** DATASET RECORDS follows **

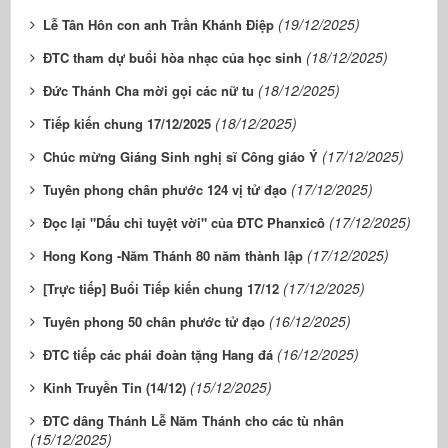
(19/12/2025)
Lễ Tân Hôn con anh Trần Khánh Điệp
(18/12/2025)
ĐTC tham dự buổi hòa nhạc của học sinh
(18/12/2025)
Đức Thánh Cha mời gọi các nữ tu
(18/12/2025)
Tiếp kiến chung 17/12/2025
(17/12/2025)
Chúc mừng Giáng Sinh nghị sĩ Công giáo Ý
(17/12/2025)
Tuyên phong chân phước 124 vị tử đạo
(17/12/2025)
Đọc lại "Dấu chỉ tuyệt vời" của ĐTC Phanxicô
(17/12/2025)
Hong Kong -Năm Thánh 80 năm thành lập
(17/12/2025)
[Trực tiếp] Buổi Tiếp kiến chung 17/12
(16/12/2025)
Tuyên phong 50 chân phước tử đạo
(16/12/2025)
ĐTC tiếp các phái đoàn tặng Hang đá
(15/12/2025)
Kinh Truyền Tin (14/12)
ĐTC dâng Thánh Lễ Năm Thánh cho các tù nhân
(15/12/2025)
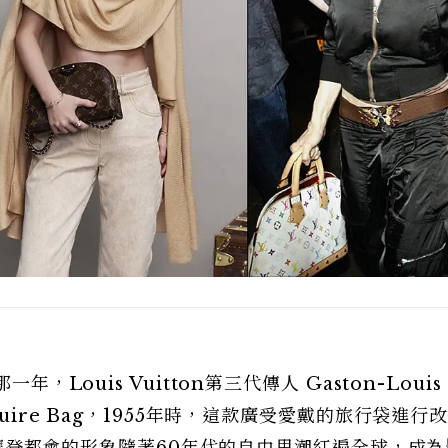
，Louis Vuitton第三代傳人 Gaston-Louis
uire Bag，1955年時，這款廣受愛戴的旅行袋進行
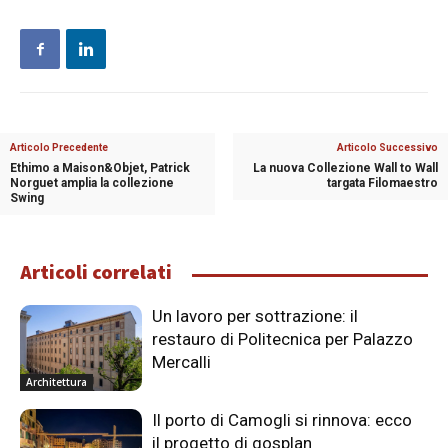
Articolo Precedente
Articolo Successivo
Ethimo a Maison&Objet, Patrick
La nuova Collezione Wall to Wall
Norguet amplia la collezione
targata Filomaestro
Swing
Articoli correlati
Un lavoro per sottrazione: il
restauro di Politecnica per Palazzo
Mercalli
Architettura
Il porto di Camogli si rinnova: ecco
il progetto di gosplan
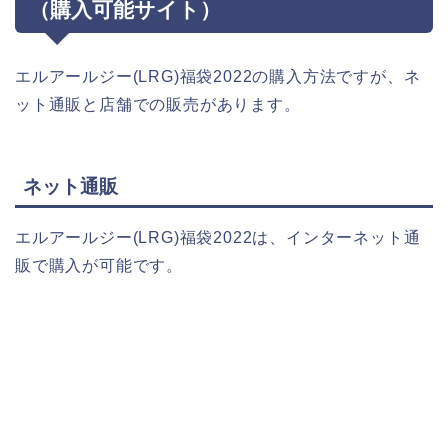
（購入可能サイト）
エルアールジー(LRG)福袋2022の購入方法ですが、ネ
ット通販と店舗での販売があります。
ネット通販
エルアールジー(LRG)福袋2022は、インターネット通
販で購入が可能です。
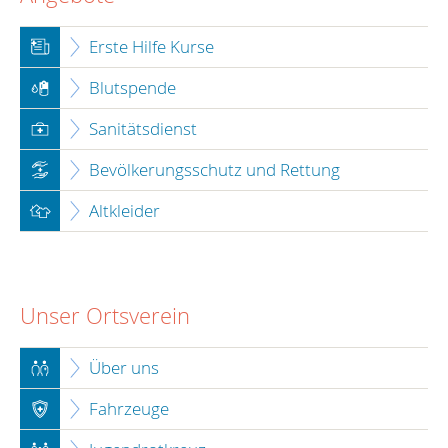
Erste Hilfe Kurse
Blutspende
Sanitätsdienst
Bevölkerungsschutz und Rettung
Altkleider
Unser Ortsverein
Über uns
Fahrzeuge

** End of DATASET RECORDS **
** DATASET RECORDS follows **

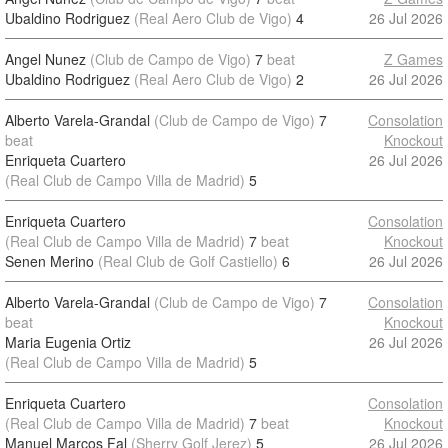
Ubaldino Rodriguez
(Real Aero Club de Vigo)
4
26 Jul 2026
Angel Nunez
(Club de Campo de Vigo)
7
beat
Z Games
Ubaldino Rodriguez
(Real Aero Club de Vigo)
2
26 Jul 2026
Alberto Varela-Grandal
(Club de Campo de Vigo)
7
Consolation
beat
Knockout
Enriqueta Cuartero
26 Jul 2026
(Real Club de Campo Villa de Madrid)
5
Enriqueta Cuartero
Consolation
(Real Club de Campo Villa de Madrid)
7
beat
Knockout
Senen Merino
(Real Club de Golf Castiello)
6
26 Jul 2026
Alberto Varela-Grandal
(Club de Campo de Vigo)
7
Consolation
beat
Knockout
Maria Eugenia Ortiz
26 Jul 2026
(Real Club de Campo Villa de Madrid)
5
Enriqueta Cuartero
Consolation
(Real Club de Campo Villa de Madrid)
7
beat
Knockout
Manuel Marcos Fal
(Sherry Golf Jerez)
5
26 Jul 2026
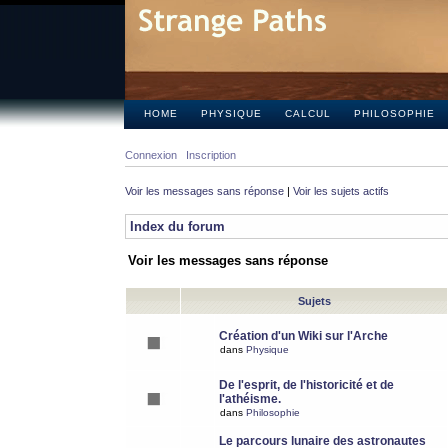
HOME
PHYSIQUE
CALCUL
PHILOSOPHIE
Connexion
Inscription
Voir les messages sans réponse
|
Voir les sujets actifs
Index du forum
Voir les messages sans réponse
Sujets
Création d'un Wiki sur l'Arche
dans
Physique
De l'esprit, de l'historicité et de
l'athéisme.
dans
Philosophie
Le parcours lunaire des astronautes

** End of DATASET RECORDS **
** DATASET RECORDS follows **

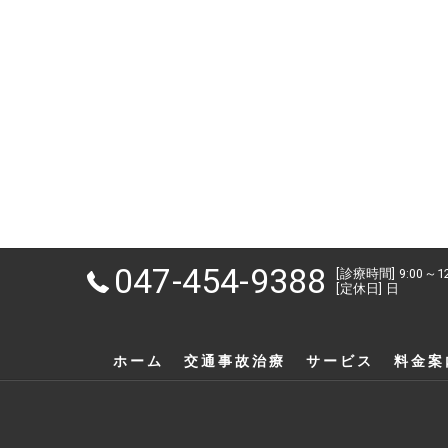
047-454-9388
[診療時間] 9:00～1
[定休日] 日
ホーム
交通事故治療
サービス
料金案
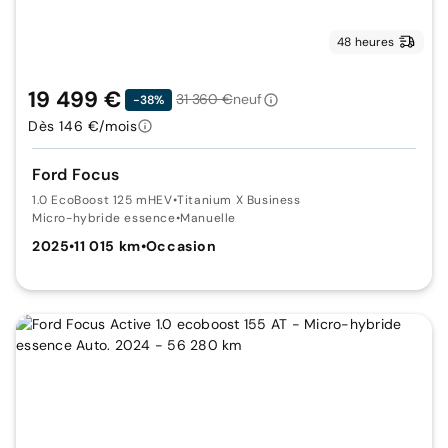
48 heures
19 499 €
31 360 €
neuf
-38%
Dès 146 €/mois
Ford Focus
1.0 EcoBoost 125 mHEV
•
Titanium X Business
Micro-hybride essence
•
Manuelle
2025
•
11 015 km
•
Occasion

** End of DATASET RECORDS **

◆ ACTIVITY
Return from the data every line that holds "chân".

◆ TASK OUTPUT
Tuyên phong chân phước 124 vị tử đạo
Tuyên phong 50 chân phước tử đạo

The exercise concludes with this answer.